The reason for the difference in performance according to the NLOS bias factor estimation method is analyzed as follows. In the case of the existing SOTA algorithm, there are the following constraints. The first is the condition that the UWB offset must be kept constant for at least three steps. Another condition is that the UWB measurement must not be affected by noise. However, in reality, since the noise of the UWB itself cannot be ignored in the NLOS environment, this condition affects the accuracy of the UWB offset compensation. Meanwhile, the UWB NLOS bias estimation method based on the UWB-IMU alignment proposed in this paper could perform realtime estimation.

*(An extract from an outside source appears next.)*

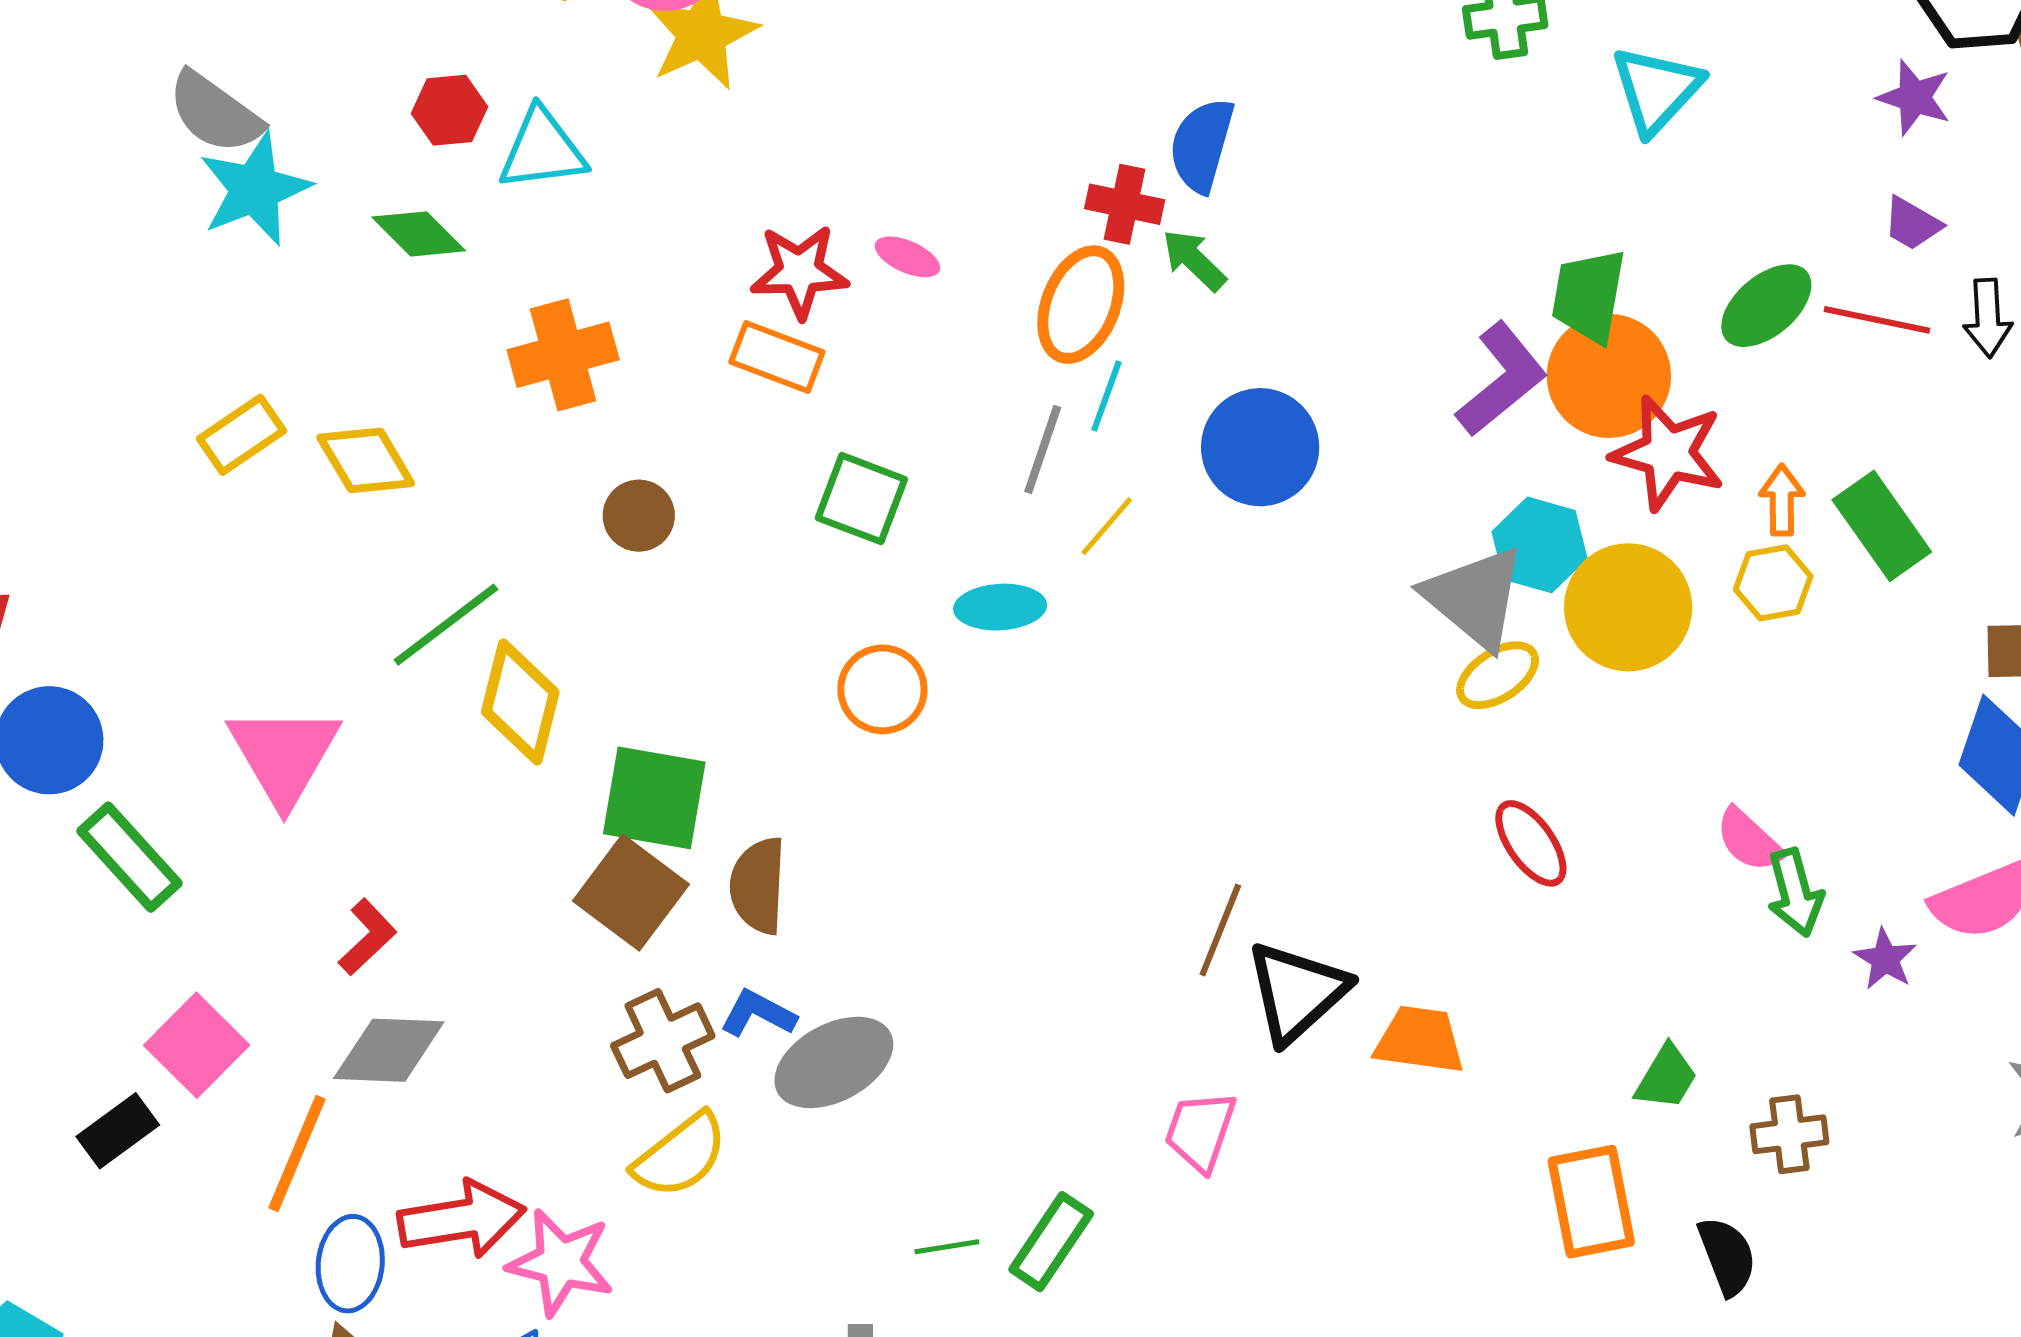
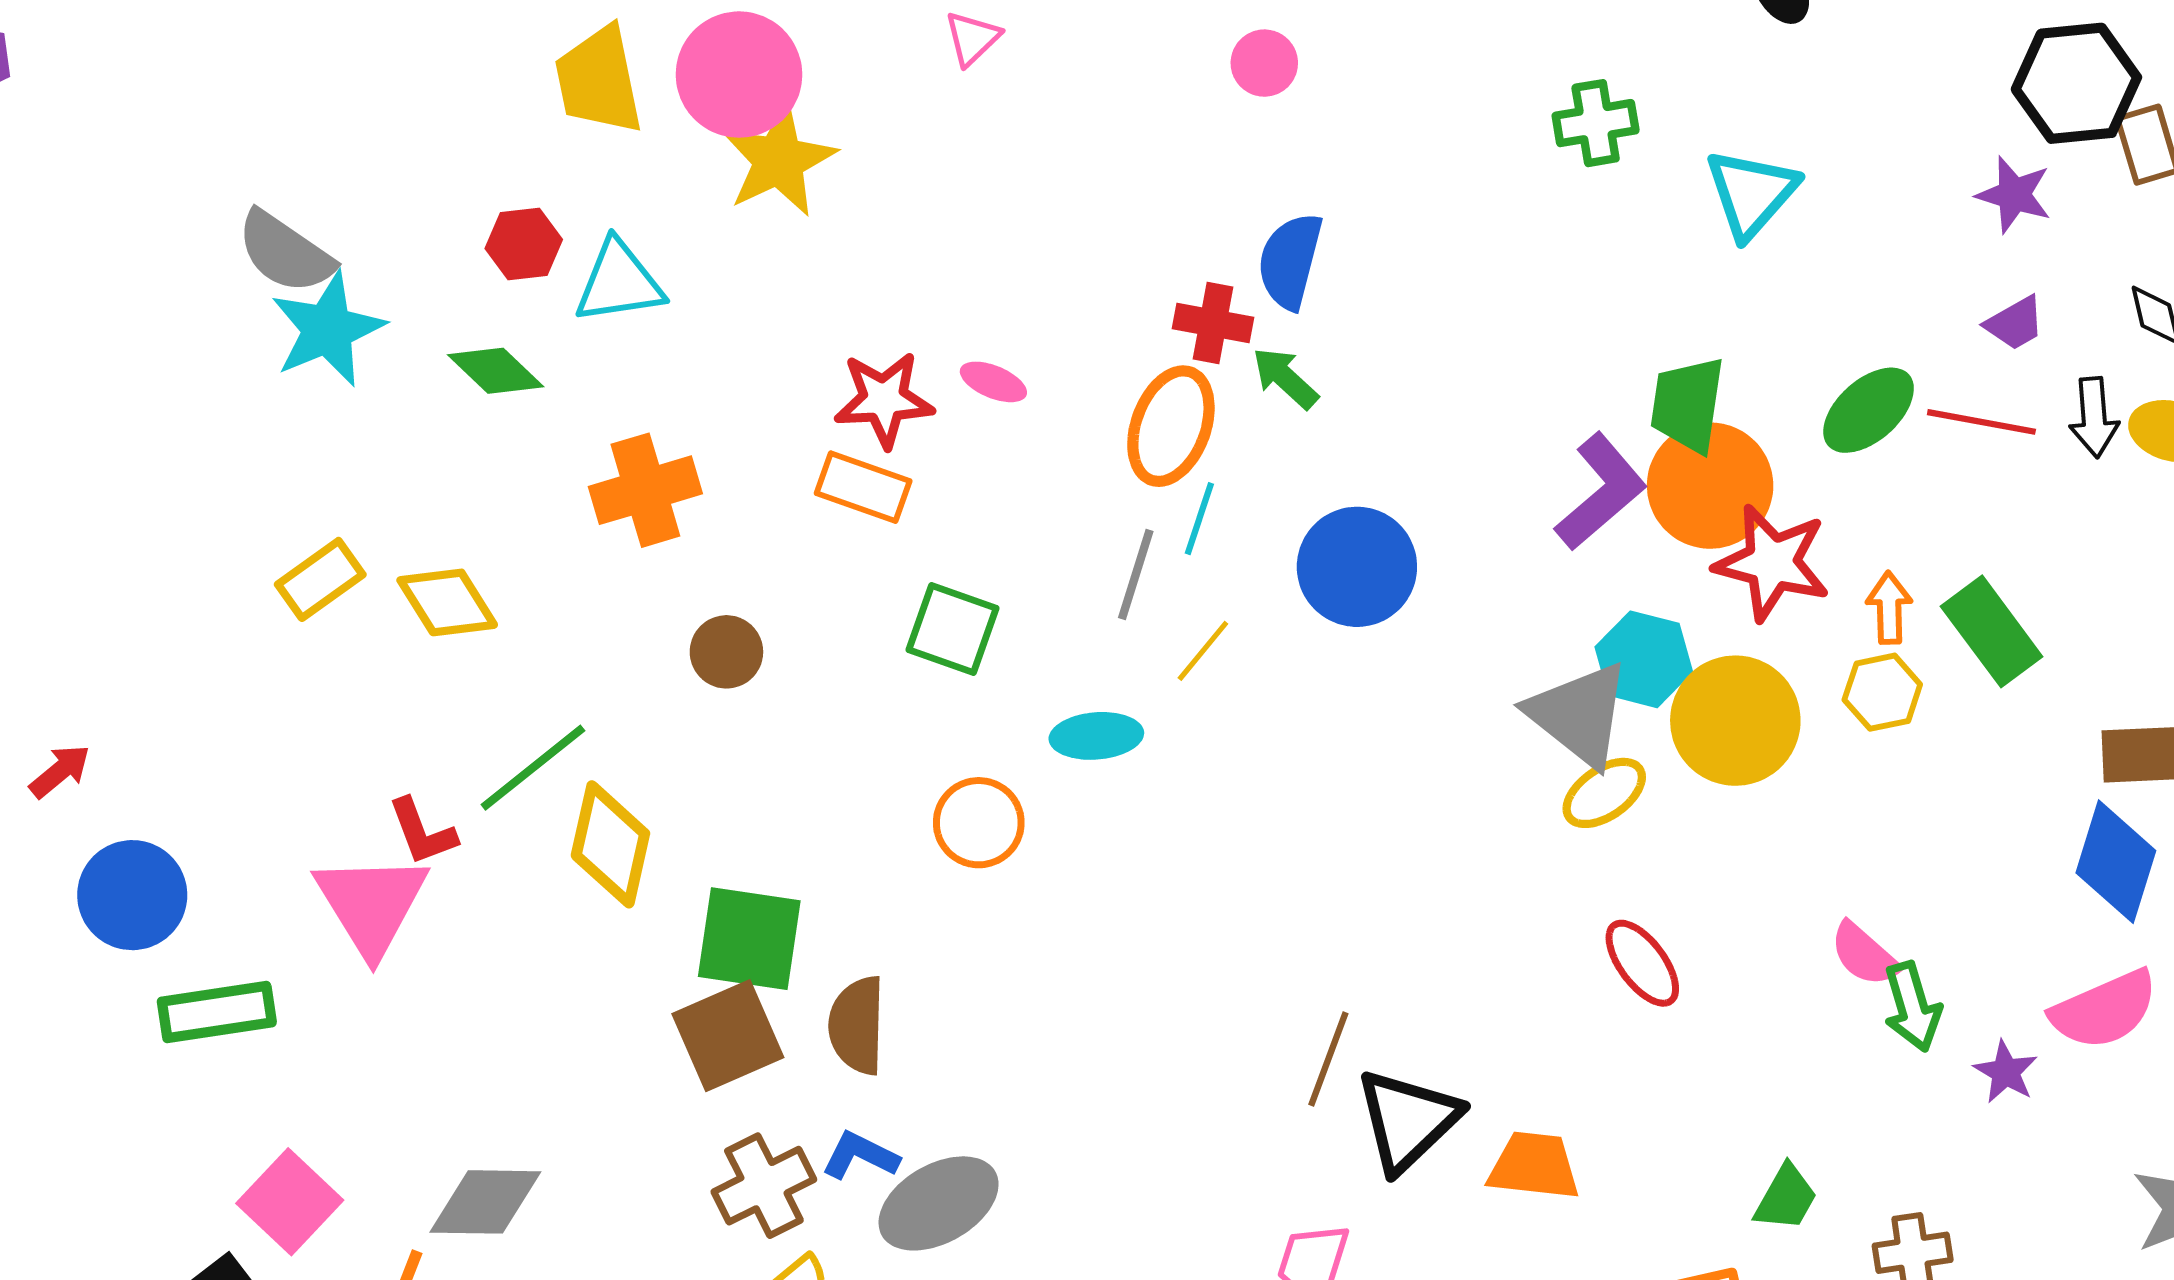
purple trapezoid: (1912, 224) -> (2015, 323), turned -58
green rectangle: (130, 857) -> (217, 1012), turned -55
brown square: (631, 893) -> (728, 1036), turned 31
red L-shape: (367, 937) -> (422, 832), moved, turned 114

The reason is that the UWB range measurement model between the current time step and the immediately successive time step is established through the IMU pre-integration, and the UWB NLOS bias is estimated using the UKF. Therefore, it is possible to respond to NLOS bias that changes in real time.

5. Conclusions

In this paper, we proposed a novel localization algorithm based on UWB-IMU sensor fusion. First, we initialized the locations of UWB anchors using UWB tags installed on the UAV and by solving the least-square problem. The state vector and covariance were updated using the IMM framework, which is appropriate for state estimation with multiple dynamics. To ensure the proposed algorithm was robust in NLOS environments, the UWB NLOS factor was estimated using the IMU measurement and the UKF filter.

The evaluation test and the comparison of the proposed algorithm with SOTA enabled the verification of state estimation performance. UAV localization was performed indoors, providing an NLOS environment, and compared with groundtruth. The experiment was conducted when the NLOS factor was reflected and when it was not. Finally, the SOTA and the proposed algorithm for estimating the NLOS bias factor were compared. Those results validated the superior performance of the proposed NR-UIO algorithm.

It should be noted that our method can be used in a smoky situation such as fire disasters, where vision or LiDAR sensors cannot be utilized. In future work, we will utilize other methods to estimate the NLOS bias, e.g., using machine learning algorithms. Furthermore, more advanced outlier detection method using other UWB measurement distributions like Student-t will be tested. Since we have used 1D-LiDAR which costs about $130 to estimate the altitude of the UAV, we will try to find an alternative cheaper solution for future work.